• **WHAT IS BEING ASKED**: Taking the line that contains "Identify the location" as the first and the final line of the records as the last, write out every line between them exactly, ends included, and nothing else.

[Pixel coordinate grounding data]
**********

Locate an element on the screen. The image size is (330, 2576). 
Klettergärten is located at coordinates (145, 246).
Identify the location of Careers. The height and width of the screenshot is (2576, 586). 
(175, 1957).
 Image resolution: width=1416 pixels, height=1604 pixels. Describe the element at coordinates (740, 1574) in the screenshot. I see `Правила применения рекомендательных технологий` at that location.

**********

• **ANSWER SECTION**:
Identify the location of Careers. The height and width of the screenshot is (2576, 586). 
(175, 1957).
 Image resolution: width=1416 pixels, height=1604 pixels. Describe the element at coordinates (740, 1574) in the screenshot. I see `Правила применения рекомендательных технологий` at that location.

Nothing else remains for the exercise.